[Edito] La justice française face aux cryptohackers : laxisme ou respect du principe de légalité ?
Dans un jugement rendu le 1er décembre 2023, la 13e chambre du tribunal correctionnel de Paris a relaxé deux prévenus poursuivis pour avoir soustrait plusieurs millions d’euros au protocole de finance décentralisé Platypus.
Une décision qui a suscité l’étonnement et les critiques, souvent teintées d’ironie, de la part de la communauté crypto sur le réseau social X laquelle a cru y déceler un blanc-seing donné par la justice française aux cryptohackers.
La réalité est toutefois plus nuancée à l’image de la notion de hack, laquelle peut renvoyer à des situations factuelles (et donc à des qualifications juridiques) très hétérogènes.
Doit-on traiter de façon identique l’utilisateur d’un protocole qui active (éventuellement de mauvaise foi) une fonctionnalité prévue et codée par un smart contract et celui qui accède et altère le fonctionnement technique d’un protocole pour y détourner des fonds à son profit ?
Code is (sometimes) law
L’interaction avec un protocole DeFi se limite bien souvent à la signature de transactions entre le portefeuille de l’utilisateur et le smart contract de l’application, sans qu’aucun document contractuel ou conditions générales d’utilisation du service ne soient formalisés entre les parties.
Dans ces conditions, il apparaît complexe de déterminer clairement les droits et obligations de l’utilisateur et du protocole. En effet, en l’absence de formalisation de ceux-ci par écrit, l’on peut logiquement considérer que ce qu’un utilisateur peut techniquement faire pour interagir avec le protocole (sans frauduleusement accéder ou en altérer le fonctionnement) entre dans le champ de la relation contractuelle.

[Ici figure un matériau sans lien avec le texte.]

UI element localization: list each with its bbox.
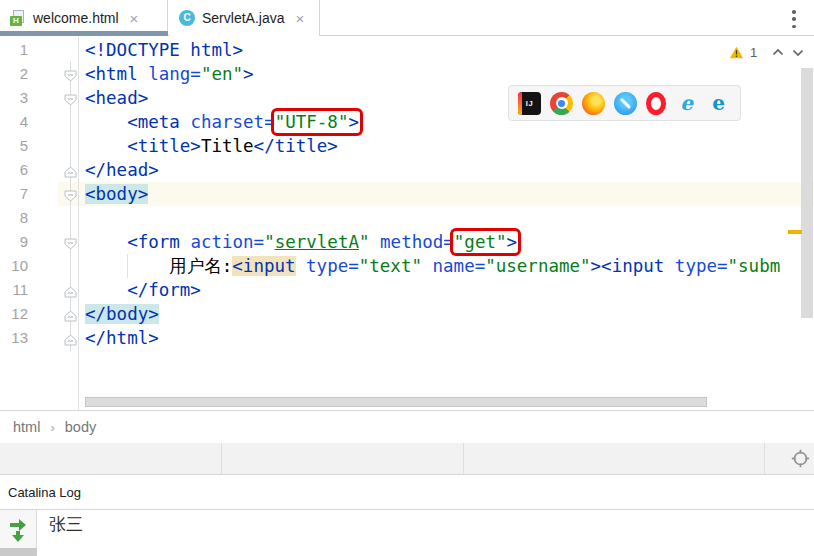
red-annotation-box: "get">	[454, 232, 517, 252]
java-class-icon: C	[179, 10, 195, 26]
code-token-text: Title	[201, 136, 254, 156]
gutter-border	[78, 37, 79, 410]
breadcrumb-body[interactable]: body	[65, 419, 96, 435]
code-token-tag: <title>	[127, 136, 201, 156]
line-number: 8	[0, 206, 28, 230]
tab-label: ServletA.java	[202, 10, 284, 26]
chrome-icon[interactable]	[550, 92, 573, 115]
horizontal-scrollbar[interactable]	[85, 397, 707, 407]
code-line[interactable]: 用户名:<input type="text" name="username"><…	[85, 254, 802, 278]
code-token-tag: <html	[85, 64, 138, 84]
fold-close-icon[interactable]	[64, 332, 77, 344]
next-warning-icon[interactable]	[791, 47, 805, 58]
line-number: 3	[0, 86, 28, 110]
line-number: 7	[0, 182, 28, 206]
editor-tab-bar: H welcome.html × C ServletA.java ×	[0, 0, 814, 36]
fold-open-icon[interactable]	[64, 92, 77, 104]
code-token-text	[85, 112, 127, 132]
code-token-val: "text"	[359, 256, 422, 276]
red-annotation-box: "UTF-8">	[275, 112, 359, 132]
code-token-tag: </body>	[85, 304, 159, 324]
code-token-tag: </title>	[254, 136, 338, 156]
line-number: 1	[0, 38, 28, 62]
code-token-link: servletA	[275, 232, 359, 252]
code-token-text	[85, 136, 127, 156]
firefox-icon[interactable]	[582, 92, 605, 115]
code-token-attr: charset=	[180, 112, 275, 132]
code-token-val: "username"	[485, 256, 590, 276]
previous-warning-icon[interactable]	[771, 47, 785, 58]
tool-window-header	[0, 443, 814, 475]
line-number: 4	[0, 110, 28, 134]
code-token-attr: lang=	[138, 64, 201, 84]
fold-close-icon[interactable]	[64, 308, 77, 320]
code-line[interactable]: <form action="servletA" method="get">	[85, 230, 802, 254]
line-number: 2	[0, 62, 28, 86]
fold-open-icon[interactable]	[64, 68, 77, 80]
code-line[interactable]	[85, 206, 802, 230]
console-tab-bar: Catalina Log	[0, 475, 814, 510]
code-line[interactable]: <body>	[85, 182, 802, 206]
console-arrows-icon[interactable]	[7, 517, 30, 544]
edge-icon[interactable]: e	[707, 92, 730, 115]
code-line[interactable]: <!DOCTYPE html>	[85, 38, 802, 62]
line-number: 6	[0, 158, 28, 182]
line-number: 5	[0, 134, 28, 158]
internet-explorer-icon[interactable]: e	[675, 92, 698, 115]
code-token-tag: <input	[232, 256, 295, 276]
fold-open-icon[interactable]	[64, 236, 77, 248]
warning-count: 1	[750, 45, 757, 60]
code-token-tag: </head>	[85, 160, 159, 180]
close-tab-icon[interactable]: ×	[295, 11, 304, 26]
code-editor[interactable]: 12345678910111213 <!DOCTYPE html><html l…	[0, 37, 814, 410]
breadcrumb: html › body	[0, 410, 814, 443]
code-token-val: "	[264, 232, 275, 252]
code-line[interactable]: </html>	[85, 326, 802, 350]
line-number: 13	[0, 326, 28, 350]
tab-catalina-log[interactable]: Catalina Log	[8, 485, 81, 500]
code-token-tag: </html>	[85, 328, 159, 348]
code-token-val: "	[359, 232, 370, 252]
active-tab-underline	[0, 31, 168, 36]
code-token-val: "subm	[728, 256, 781, 276]
divider	[764, 443, 765, 474]
code-token-tag: </form>	[127, 280, 201, 300]
fold-close-icon[interactable]	[64, 284, 77, 296]
console-scrollbar-corner[interactable]	[0, 548, 37, 556]
breadcrumb-html[interactable]: html	[13, 419, 40, 435]
vertical-scrollbar[interactable]	[801, 68, 813, 318]
code-token-val: "get"	[454, 232, 507, 252]
warning-icon[interactable]	[729, 46, 744, 59]
code-line[interactable]: </head>	[85, 158, 802, 182]
opera-icon[interactable]	[646, 92, 666, 115]
locate-target-icon[interactable]	[791, 449, 810, 468]
editor-gutter: 12345678910111213	[0, 38, 78, 350]
code-token-tag: <body>	[85, 184, 148, 204]
code-token-attr: action=	[180, 232, 264, 252]
error-stripe-warning-mark[interactable]	[788, 230, 802, 234]
code-token-tag: ><input	[591, 256, 665, 276]
console-panel[interactable]: 张三	[0, 510, 814, 556]
code-token-text	[85, 280, 127, 300]
safari-icon[interactable]	[614, 92, 637, 115]
code-token-tag: >	[243, 64, 254, 84]
code-token-tag: <head>	[85, 88, 148, 108]
code-token-val: "en"	[201, 64, 243, 84]
intellij-idea-icon[interactable]: IJ	[518, 92, 541, 115]
code-token-attr: method=	[370, 232, 454, 252]
code-line[interactable]: <html lang="en">	[85, 62, 802, 86]
code-token-attr: name=	[422, 256, 485, 276]
close-tab-icon[interactable]: ×	[130, 11, 139, 26]
code-line[interactable]: </form>	[85, 278, 802, 302]
fold-open-icon[interactable]	[64, 188, 77, 200]
code-line[interactable]: <title>Title</title>	[85, 134, 802, 158]
divider	[463, 443, 464, 474]
divider	[221, 443, 222, 474]
fold-close-icon[interactable]	[64, 164, 77, 176]
editor-options-kebab-icon[interactable]	[787, 9, 801, 29]
code-token-tag: <form	[127, 232, 180, 252]
breadcrumb-separator: ›	[50, 420, 54, 435]
tab-servleta-java[interactable]: C ServletA.java ×	[169, 0, 320, 36]
code-line[interactable]: </body>	[85, 302, 802, 326]
code-token-text	[85, 232, 127, 252]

Autrement dit, en l’absence de contrat écrit, c’est bien le code qui détermine les droits et obligations réciproques des parties ce qui, au passage, n’exclut nullement la caractérisation de fautes ou d’exécution contractuelles de mauvaise foi.
Une ébauche de jurisprudence
Comme nous l’avons récemment relevé à propos d’un jugement rendu le 21 juin 2023 par la même formation de jugement, ce n’est pas la première fois que le juge pénal refuse de qualifier pénalement de vol ou d’escroquerie une situation dans laquelle des fonds ont été obtenus par l’utilisation d’une fonctionnalité techniquement permise par le code bien que vraisemblablement non désirée.
Il est possible de déduire de ces deux jugements récents une première interprétation jurisprudentielle selon laquelle l’instance pénale ne doit pas constituer une session de rattrapage pour des projets dont le code n’a pas été correctement conçu et audité.
Reste à déterminer la frontière entre la manœuvre frauduleuse et la simple exploitation d’une caractéristique permise par le code. Hack ou feature telle est la question à laquelle les juges devront à nouveau se pencher lors du procès d’appel.